Saved entries
◇ ◇ ◇ ◇ ◇
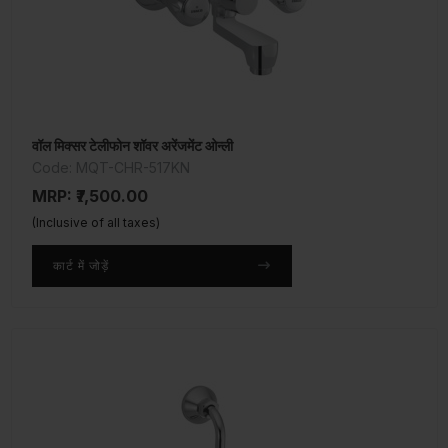
वॉल मिक्सर टेलीफोन शॉवर अरेंजमेंट ओन्ली
Code: MQT-CHR-517KN
MRP: ₹7,500.00
(Inclusive of all taxes)
कार्ट में जोड़ें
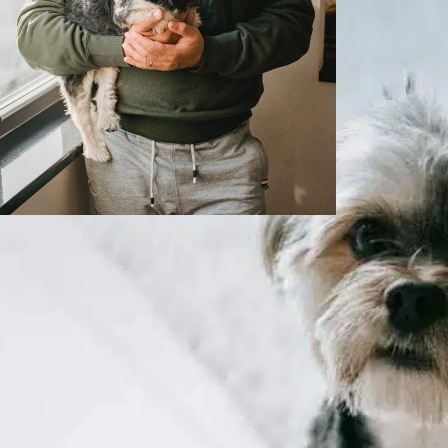
Quelle quantité
d’oignon est toxique
pour les chiens ?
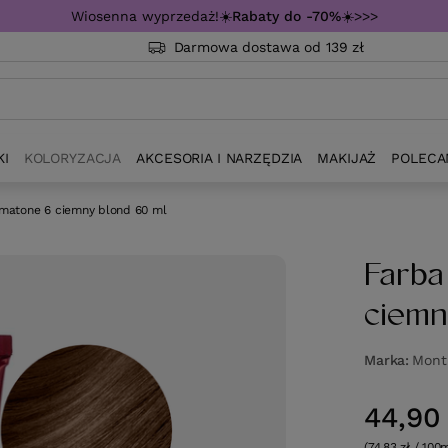
Wiosenna wyprzedaż!☀️
Rabaty do -70%
☀️>>>
Darmowa dostawa od 139 zł
KI
KOLORYZACJA
AKCESORIA I NARZĘDZIA
MAKIJAŻ
POLECA
omatone 6 ciemny blond 60 ml
Farba
ciemn
Marka
Monti
44,90 
(74,83 zł / 100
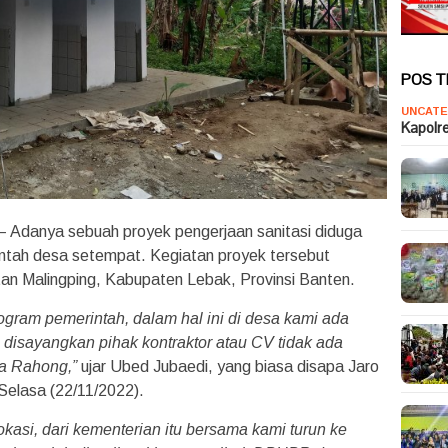
POS 
UNCATE
Kapolr
– Adanya sebuah proyek pengerjaan sanitasi diduga
intah desa setempat. Kegiatan proyek tersebut
an Malingping, Kabupaten Lebak, Provinsi Banten.
gram pemerintah, dalam hal ini di desa kami ada
isayangkan pihak kontraktor atau CV tidak ada
a Rahong,”
ujar Ubed Jubaedi, yang biasa disapa Jaro
Selasa (22/11/2022).
kasi, dari kementerian itu bersama kami turun ke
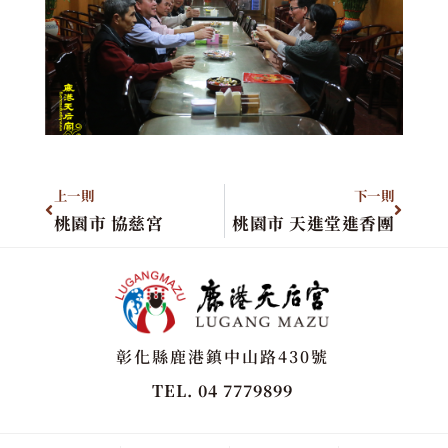
上一則
下一則
桃園市 協慈宮
桃園市 天進堂進香團
彰化縣鹿港鎮中山路430號
TEL. 04 7779899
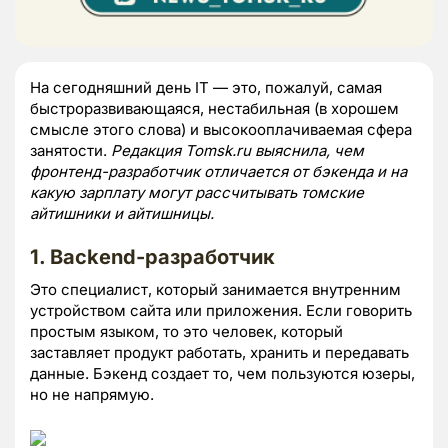
На сегодняшний день IT — это, пожалуй, самая
быстроразвивающаяся, нестабильная (в хорошем
смысле этого слова) и высокооплачиваемая сфера
занятости.
Редакция Tomsk.ru выяснила, чем
фронтенд-разработчик отличается от бэкенда и на
какую зарплату могут рассчитывать томские
айтишники и айтишницы.
1. Backend-разработчик
Это специалист, который занимается внутренним
устройством сайта или приложения. Если говорить
простым языком, то это человек, который
заставляет продукт работать, хранить и передавать
данные. Бэкенд создает то, чем пользуются юзеры,
но не напрямую.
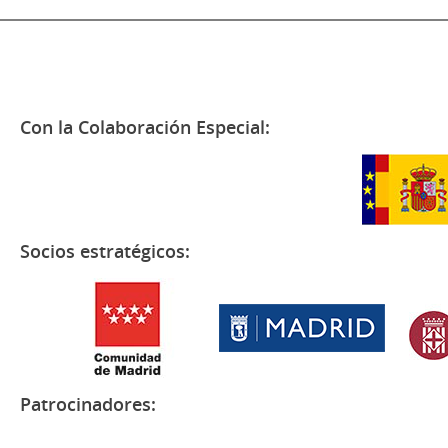
Con la Colaboración Especial:
Socios estratégicos:
Patrocinadores:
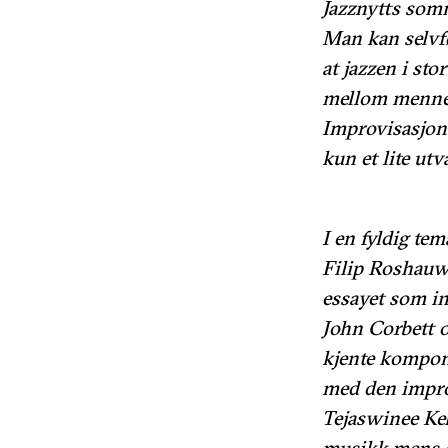
Jazznytts som
Man kan selvfø
at jazzen i st
mellom mennes
Improvisasjon e
kun et lite utv
I en fyldig tem
Filip Roshauw 
essayet som in
John Corbett o
kjente komponi
med den impro
Tejaswinee Kel
musikk mens d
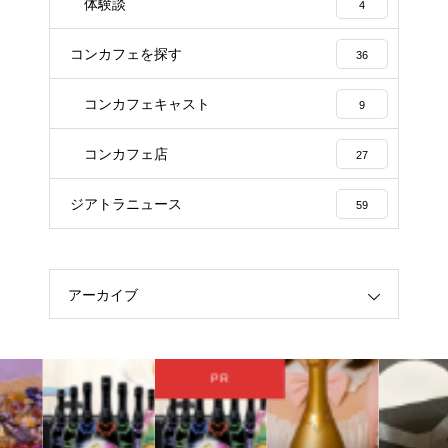
体験談
4
コンカフェを探す
36
コンカフェキャスト
9
コンカフェ店
27
ジアトラニュース
59
アーカイブ
PR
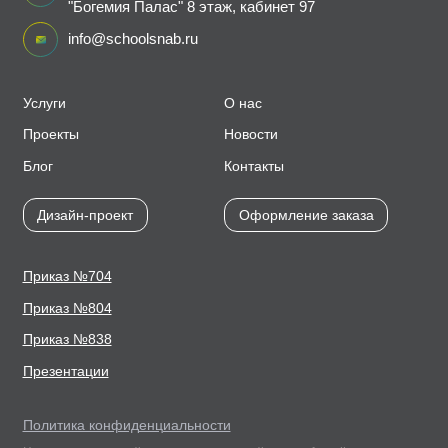
"Богемия Палас" 8 этаж, кабинет 97
info@schoolsnab.ru
Услуги
О нас
Проекты
Новости
Блог
Контакты
Дизайн-проект
Оформление заказа
Приказ №704
Приказ №804
Приказ №838
Презентации
Политика конфиденциальности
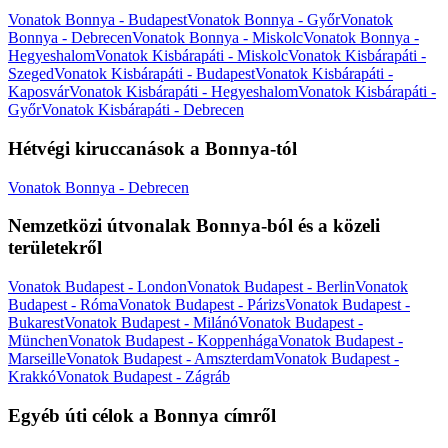
Vonatok Bonnya - Budapest
Vonatok Bonnya - Győr
Vonatok
Bonnya - Debrecen
Vonatok Bonnya - Miskolc
Vonatok Bonnya -
Hegyeshalom
Vonatok Kisbárapáti - Miskolc
Vonatok Kisbárapáti -
Szeged
Vonatok Kisbárapáti - Budapest
Vonatok Kisbárapáti -
Kaposvár
Vonatok Kisbárapáti - Hegyeshalom
Vonatok Kisbárapáti -
Győr
Vonatok Kisbárapáti - Debrecen
Hétvégi kiruccanások a Bonnya-tól
Vonatok Bonnya - Debrecen
Nemzetközi útvonalak Bonnya-ból és a közeli
területekről
Vonatok Budapest - London
Vonatok Budapest - Berlin
Vonatok
Budapest - Róma
Vonatok Budapest - Párizs
Vonatok Budapest -
Bukarest
Vonatok Budapest - Milánó
Vonatok Budapest -
München
Vonatok Budapest - Koppenhága
Vonatok Budapest -
Marseille
Vonatok Budapest - Amszterdam
Vonatok Budapest -
Krakkó
Vonatok Budapest - Zágráb
Egyéb úti célok a Bonnya címről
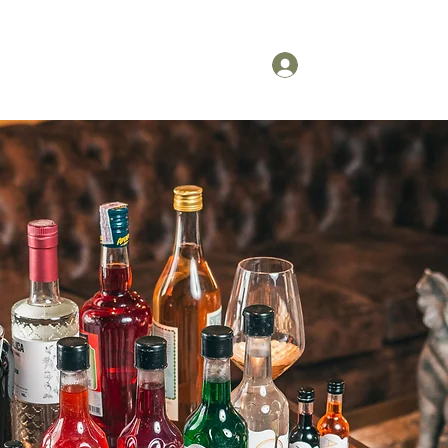
Iniciar sesión
Inicio
Más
◇ ◇ ◇ ◇ ◇
## Prompt
Please retype exactly the lines from the one containing "Egyéb úti célok a Bonnya címről" through the last line of the records, both included, leaving out every picture.

## Answer space
Egyéb úti célok a Bonnya címről
Iniciar sesión
Inicio
Más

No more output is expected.